7 M.J. 822 | U S Air Force Court of Military Review | 1979

DECISION and ORDER

EARLY, Chief Judge:

This case is before us on motion of appellate Government counsel for leave to file an affidavit as part of their reply to appellate defense counsel’s assignment of errors. The motion is granted.

The first error assigned alleges that the appellant was denied his rights to submit comments on the post trial review in violation of United States v. Goode, 1 M.J. 3 (C.M.A.1975). It appears from the affidavits filed by both appellate counsel that the defense counsel was departing Clark AB, Republic of the Philippines, on a permanent change of station some two weeks after the trial of the accused. Recognizing this, some form of arrangement was made between defense counsel and a representative of the convening authority for service of a preliminary draft of the post trial review on defense counsel prior to his departure with the understanding that counsel would submit his comments upon arrival at his new duty station. It was also understood by defense counsel that a request for delay for additional time for such comments would be favorably received. Defense counsel, by electrical message, requested such a delay upon arrival at the port of debarkation, but it was denied by the convening authority. By misunderstanding the return message, defense counsel did not submit his comments prior to action by the convening authority.

The failure to grant the additional time requested by defense counsel is, under the peculiar facts of this case, error. A permanent change of station by the defense counsel, particularly where it involves a move of thousands of miles, is a justifiable reason to toll the running of the post trial review clock. See Dunlap v. Convening Authority, 23 U.S.C.M.A. 135, 48 C.M.R. 751 (1974); United States v. Murray, 4 M.J. 723 (A.F.C. M.R.1977), pet. denied, 5 M.J. 210 (C.M.A.1978). In Murray we held that the absence of the defense counsel on leave was not a circumstance attributable to the Government for the purpose of counting post trial delay. Here the absence of the defense counsel was a result of valid orders issued by the Government. We note that the defense counsel’s port call had been extended several times in order that he might fulfill his commitments to his clients, and that dates for port calls, though not completely inflexible, are difficult to extend in overseas areas. Thus, this too is not a “circumstance attributable to the Government.” In *823sum, this is simply an “exigency of the service” which must be recognized as a part of military life and, as such, falls outside of the Dunlap rule.1

Since we find that the convening authority would not have been prejudiced by granting the requested extension,2 fundamental fairness requires that the request for delay should have been granted.3

The action of the convening authority is set aside and the record is returned for a new review and action. The review will be served on the defense counsel with sufficient time for him to make such comments as he deems appropriate.4

HERMAN, ORSER and ARROWOOD, Judges, concur.

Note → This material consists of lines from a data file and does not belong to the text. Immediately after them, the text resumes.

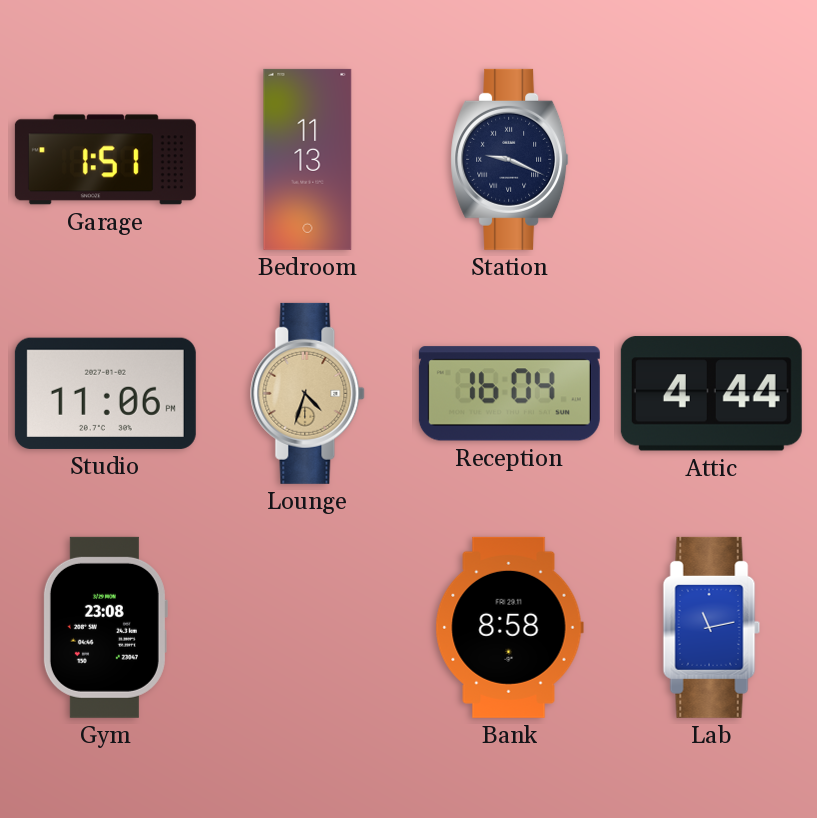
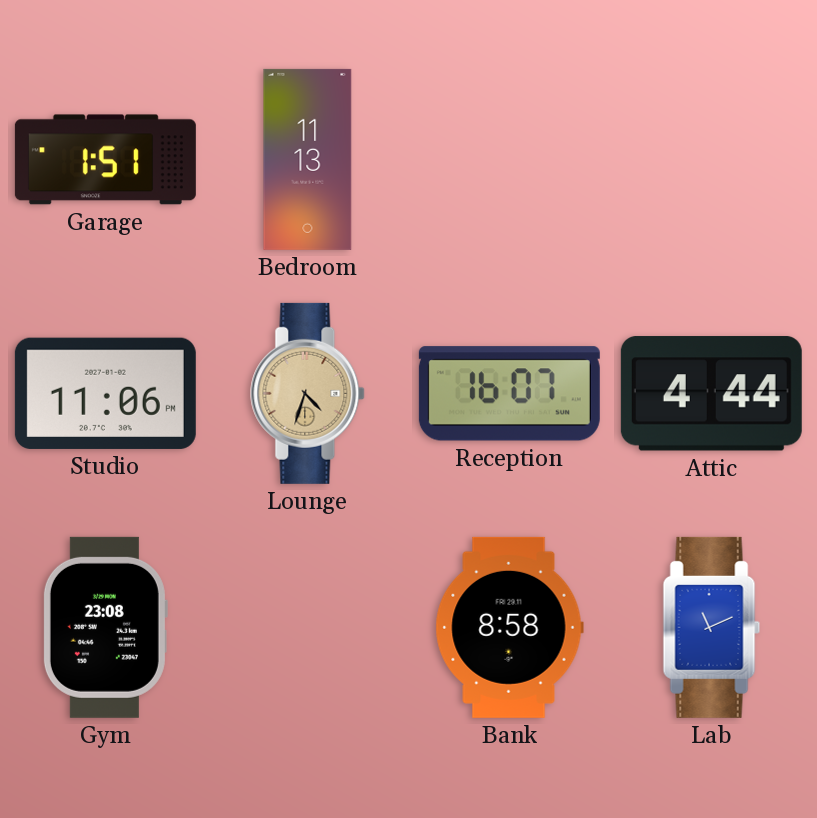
Station: 9:19 -> none
Reception: 16:04 -> 16:07
Lab: 11:13 -> 11:11
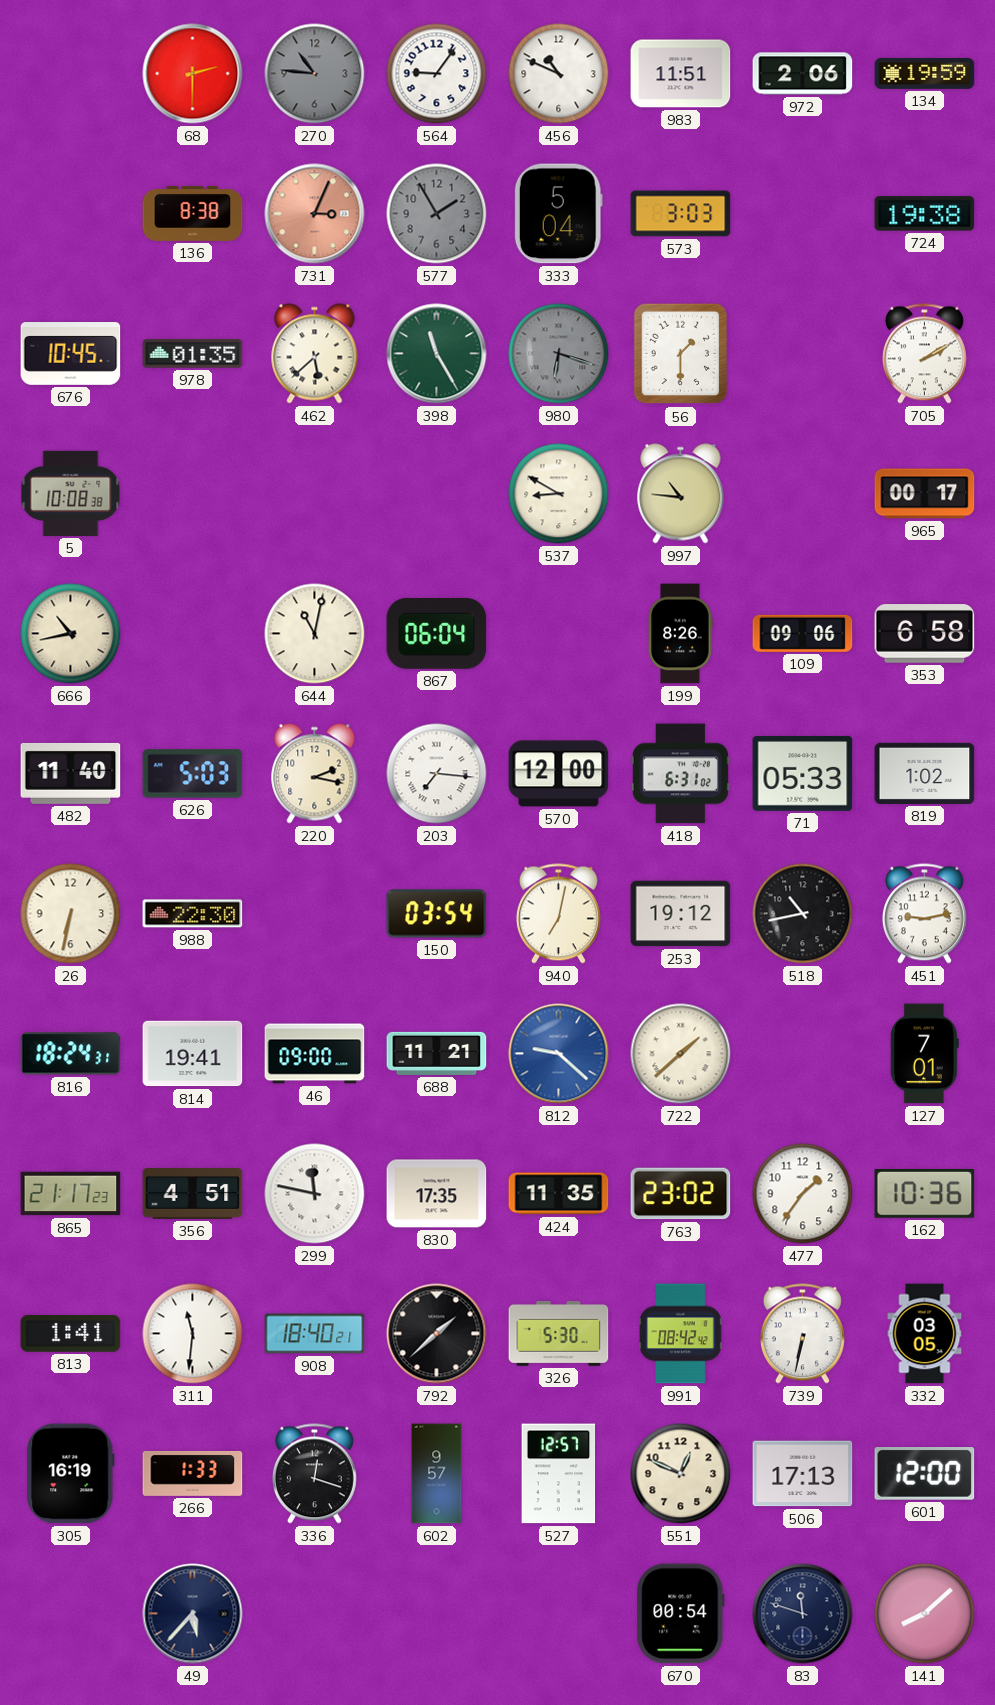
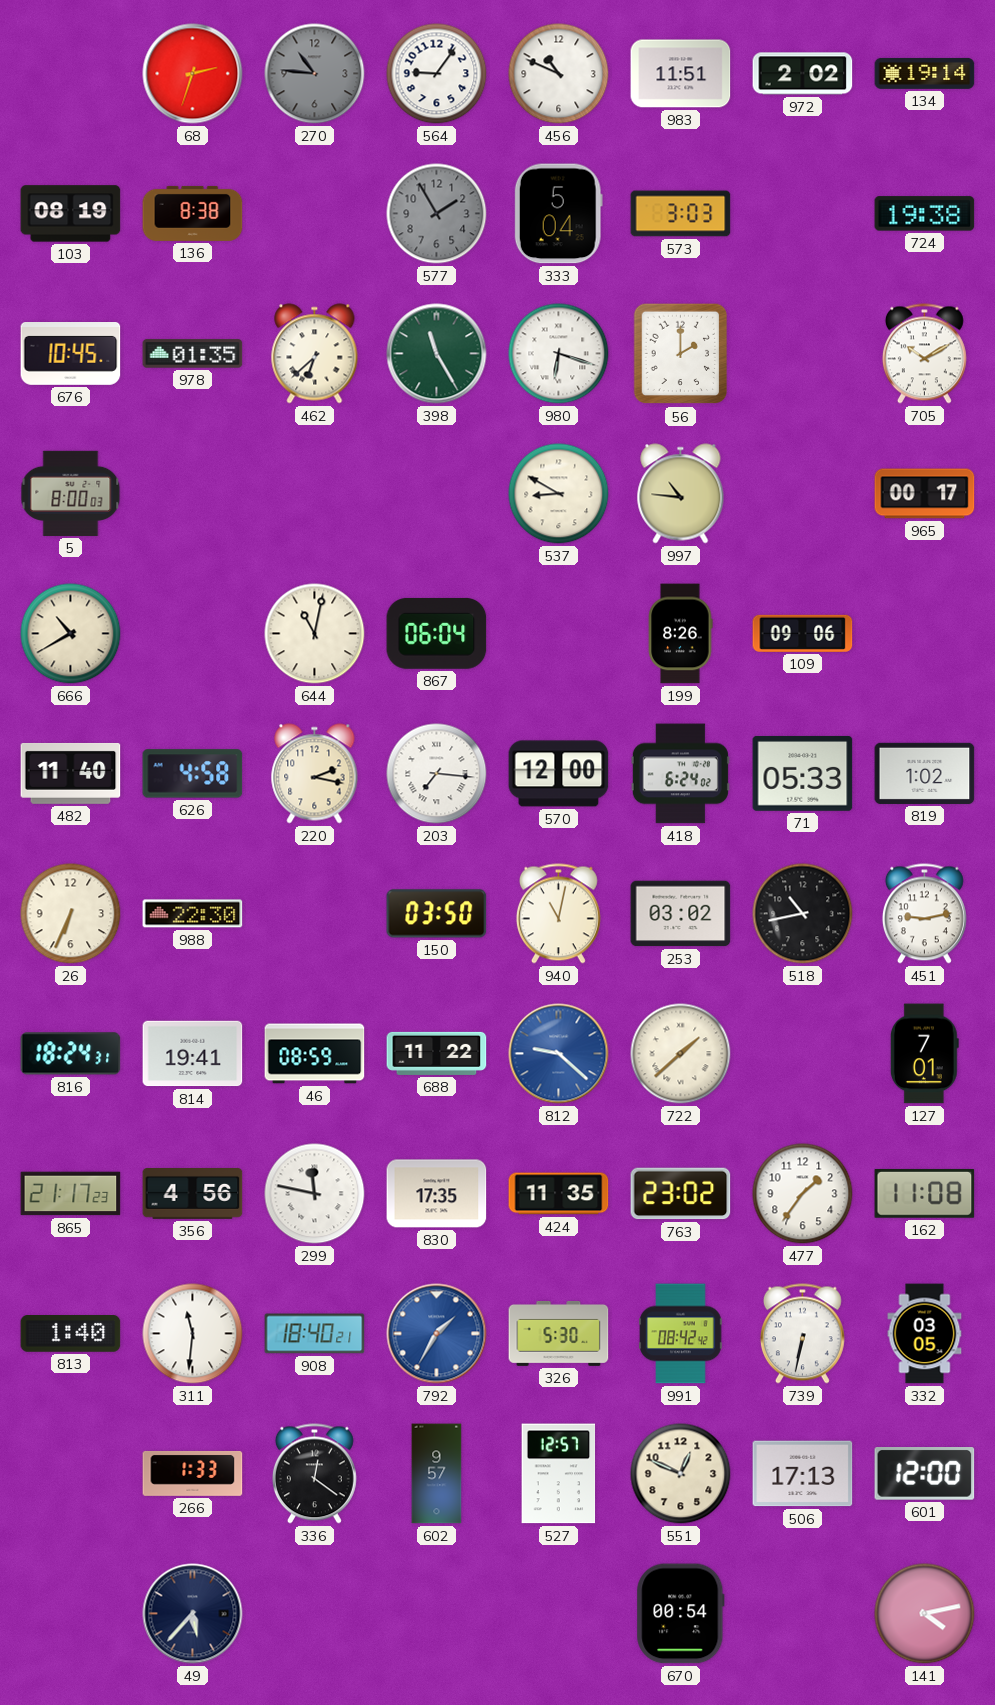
68: 2:30 -> 2:33
972: 2:06 -> 2:02
134: 19:59 -> 19:14
103: none -> 08:19
731: 3:04 -> none
462: 5:38 -> 6:38
980 dial: grey -> white
56: 1:30 -> 2:00
705: 2:10 -> 10:10
5: 10:08 -> 8:00
666: 10:43 -> 10:40
353: 6:58 -> none
626: 5:03 -> 4:58
418: 6:31 -> 6:24
26: 6:32 -> 6:34
150: 03:54 -> 03:50
940: 7:02 -> 11:02
253: 19:12 -> 03:02
46: 09:00 -> 08:59
688: 11:21 -> 11:22
356: 4:51 -> 4:56
162: 10:36 -> 11:08
813: 1:41 -> 1:40
792: 1:38 -> 1:35
792 dial: black -> blue
305: 16:19 -> none
336: 12:18 -> 12:21
83: 11:48 -> none
141: 8:08 -> 4:13
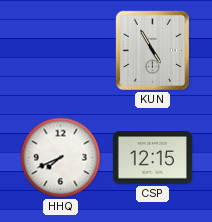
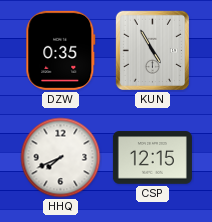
DZW: none -> 0:35
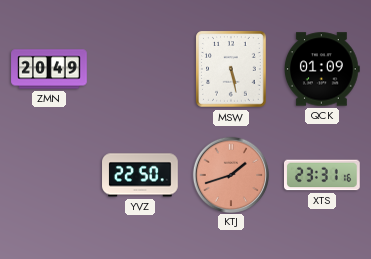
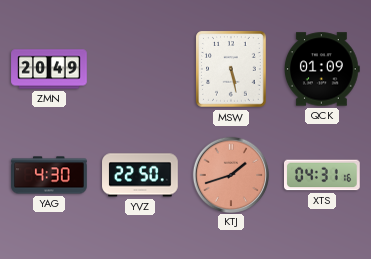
YAG: none -> 4:30
XTS: 23:31 -> 04:31
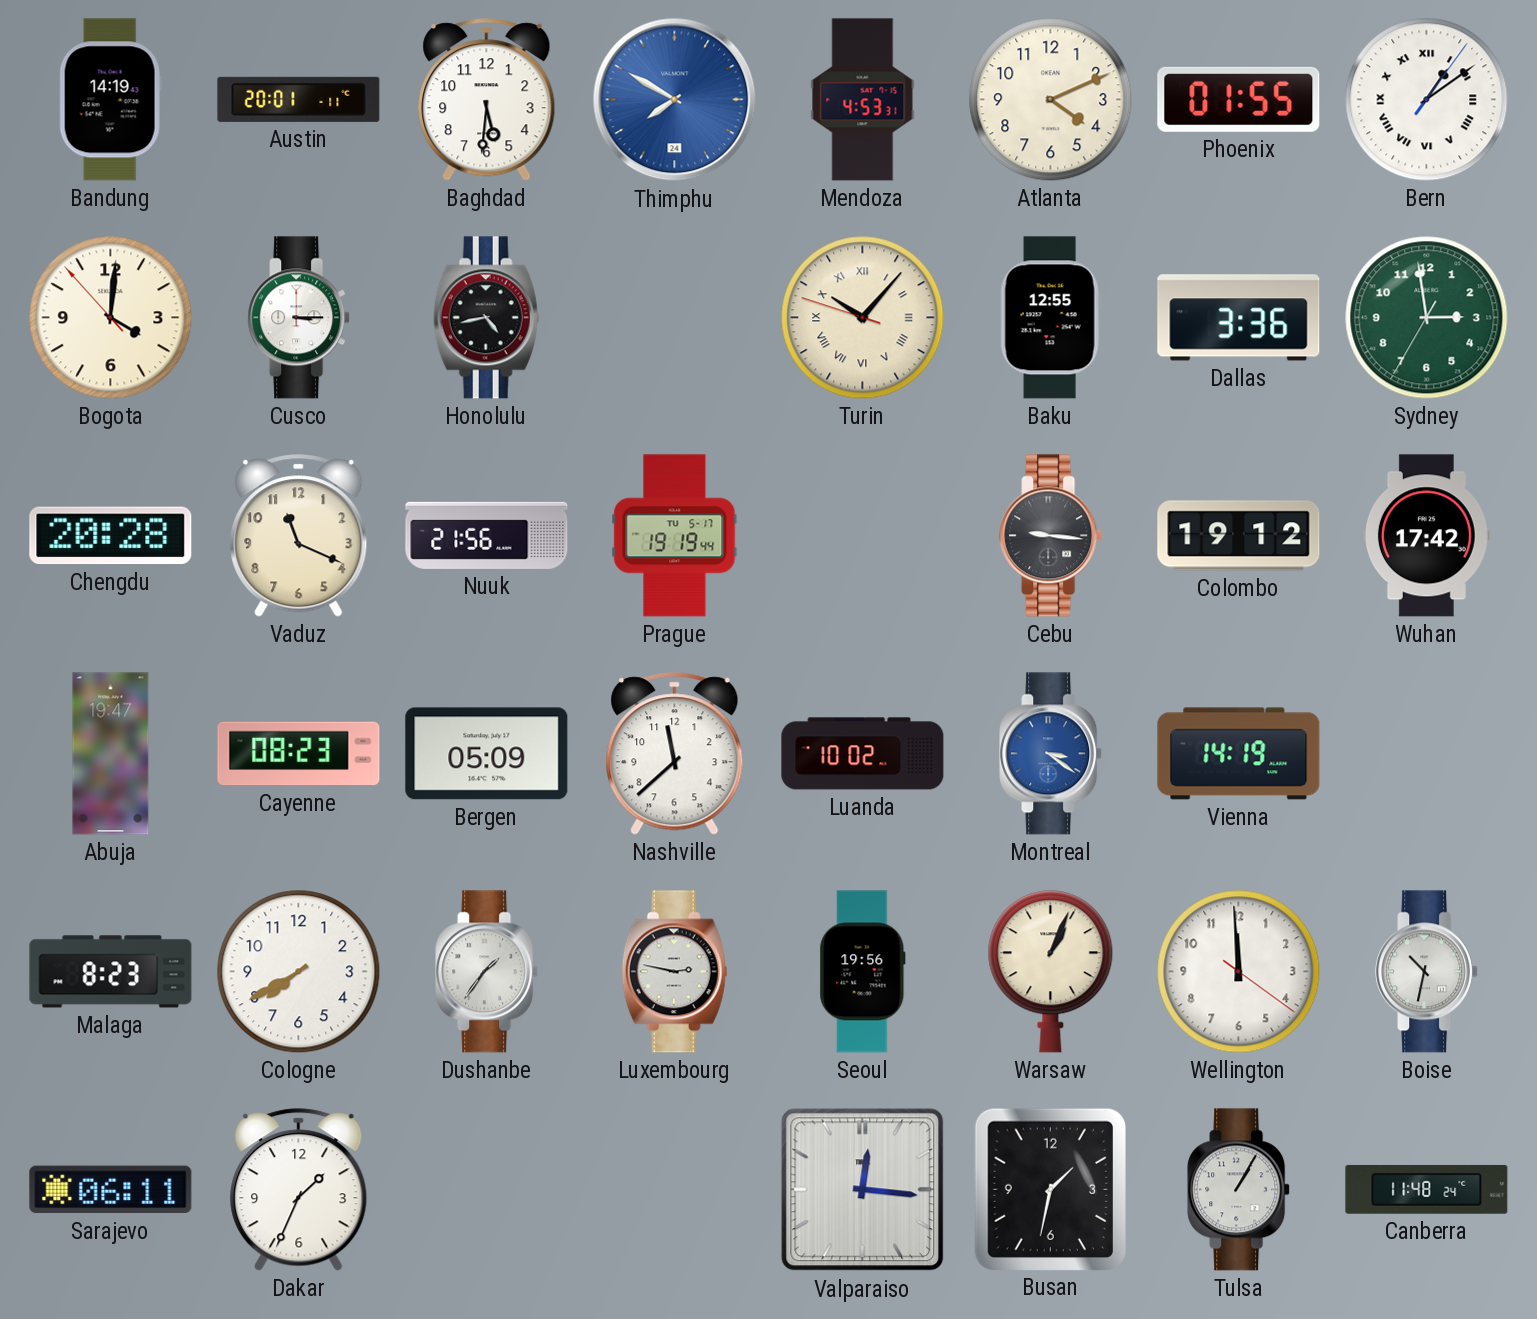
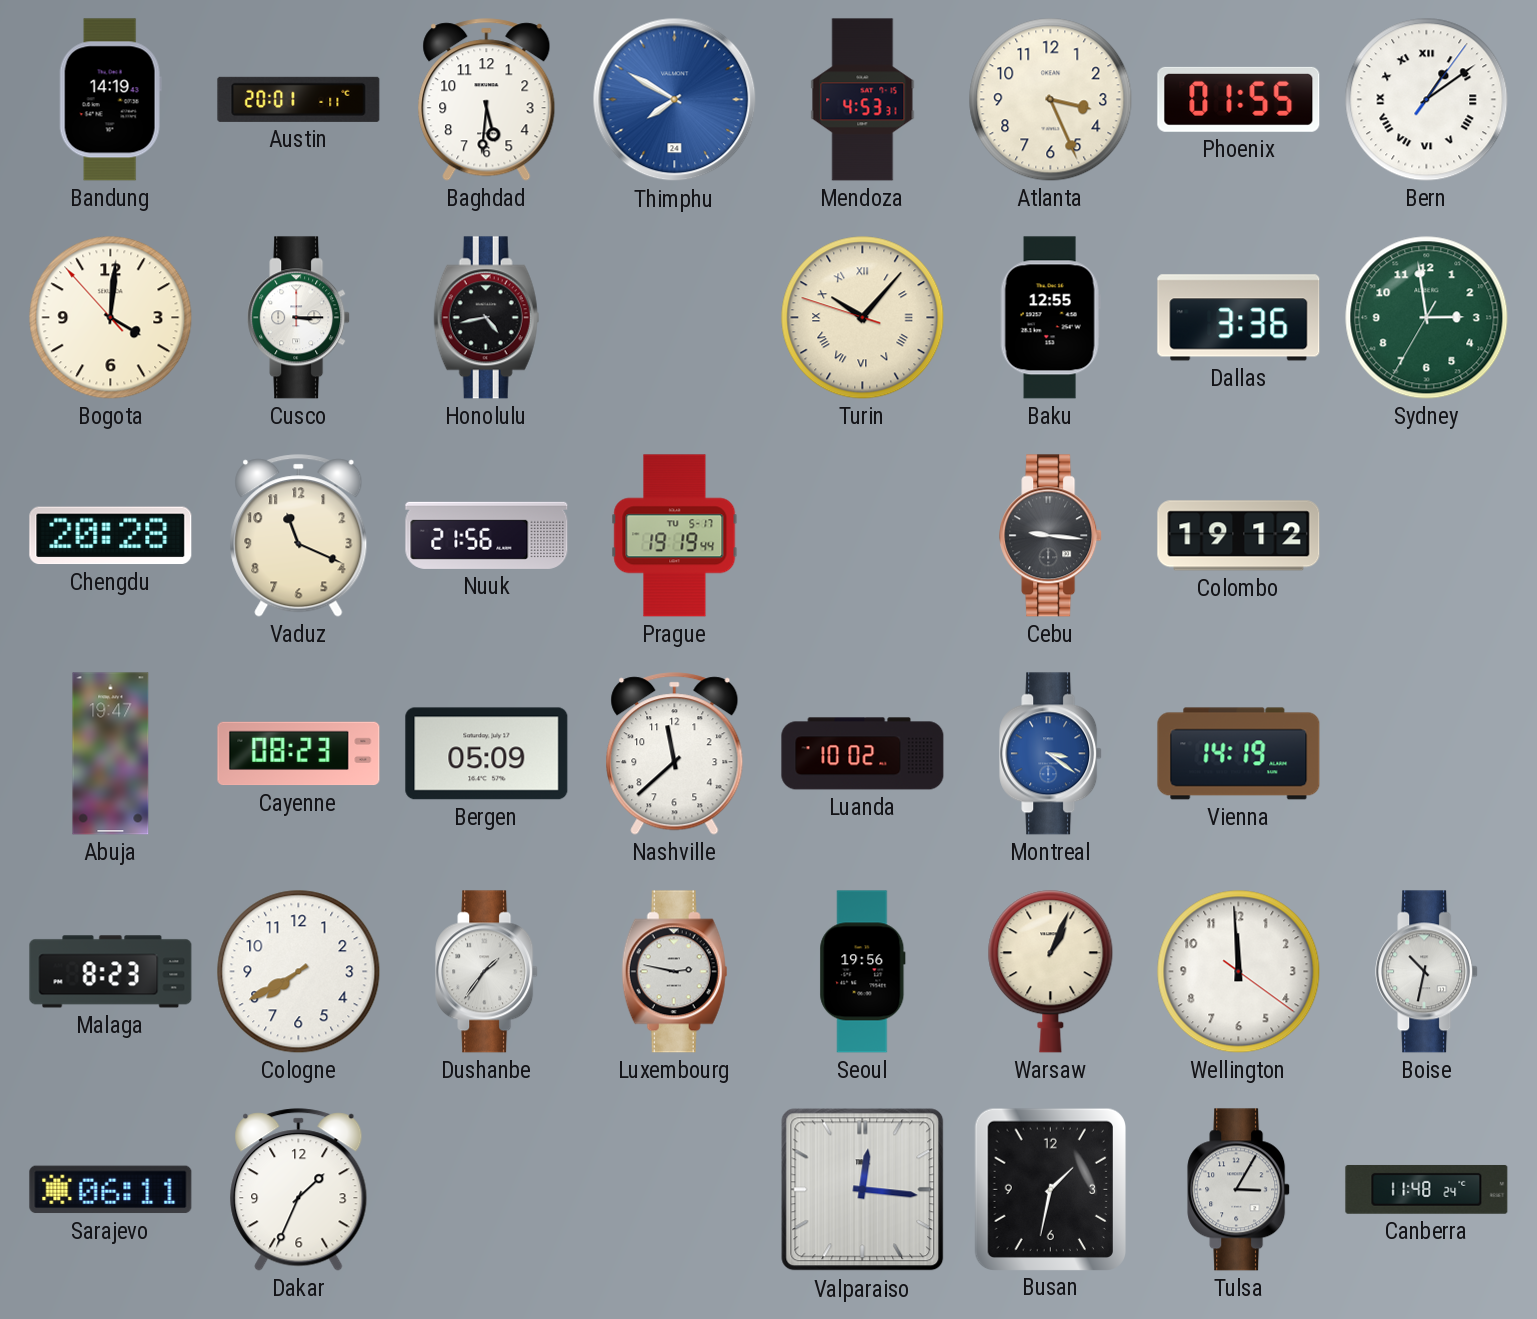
Atlanta: 4:11 -> 3:26
Wuhan: 17:42 -> none
Tulsa: 1:05 -> 3:05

. A routine change of assignment does not constitute good cause for termination of the defense counsel — accused relationship. United States v. Iverson, 5 M.J. 440 (C.M.A.1978). Recognizing this, it follows that the absence of the defense counsel, — the person best qualified to make the Goode response — by virtue of change of station orders is good cause to extend the Dunlap time schedule.

. There was not a problem with the running of the Dunlap time standard here.

. Appellate Government concur in the disposition requested.

. The other issues raised by appellate defense counsel will be addressed upon completion of the action directed.